Stored records:
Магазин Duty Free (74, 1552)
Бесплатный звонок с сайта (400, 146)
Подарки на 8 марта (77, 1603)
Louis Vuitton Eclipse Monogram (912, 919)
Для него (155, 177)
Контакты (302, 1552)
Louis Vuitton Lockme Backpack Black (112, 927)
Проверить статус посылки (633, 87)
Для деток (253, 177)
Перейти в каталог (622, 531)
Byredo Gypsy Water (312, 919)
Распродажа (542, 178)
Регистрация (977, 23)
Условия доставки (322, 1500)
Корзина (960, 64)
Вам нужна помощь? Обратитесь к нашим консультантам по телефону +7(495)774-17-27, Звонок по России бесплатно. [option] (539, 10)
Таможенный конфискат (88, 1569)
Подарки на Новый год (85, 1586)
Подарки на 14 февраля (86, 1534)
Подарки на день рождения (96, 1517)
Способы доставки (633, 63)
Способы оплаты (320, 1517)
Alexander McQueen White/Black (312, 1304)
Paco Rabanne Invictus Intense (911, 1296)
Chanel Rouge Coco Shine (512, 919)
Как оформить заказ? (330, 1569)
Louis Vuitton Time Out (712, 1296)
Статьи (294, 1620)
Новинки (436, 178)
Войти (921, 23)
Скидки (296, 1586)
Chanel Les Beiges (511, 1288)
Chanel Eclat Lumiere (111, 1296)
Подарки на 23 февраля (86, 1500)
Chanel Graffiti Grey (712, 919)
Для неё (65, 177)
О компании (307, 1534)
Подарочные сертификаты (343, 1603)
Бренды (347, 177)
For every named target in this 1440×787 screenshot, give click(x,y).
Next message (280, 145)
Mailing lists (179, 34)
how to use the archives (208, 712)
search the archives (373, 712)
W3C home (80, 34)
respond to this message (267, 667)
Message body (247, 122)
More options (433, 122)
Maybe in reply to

(Requirement) Return only the lines between the one holding "Перейти в каталог (622, 531)" and the one holding "Alexander McQueen White/Black (312, 1304)", inclusive, exactly as they appear above.

(Solution to the problem)
Перейти в каталог (622, 531)
Byredo Gypsy Water (312, 919)
Распродажа (542, 178)
Регистрация (977, 23)
Условия доставки (322, 1500)
Корзина (960, 64)
Вам нужна помощь? Обратитесь к нашим консультантам по телефону +7(495)774-17-27, Звонок по России бесплатно. [option] (539, 10)
Таможенный конфискат (88, 1569)
Подарки на Новый год (85, 1586)
Подарки на 14 февраля (86, 1534)
Подарки на день рождения (96, 1517)
Способы доставки (633, 63)
Способы оплаты (320, 1517)
Alexander McQueen White/Black (312, 1304)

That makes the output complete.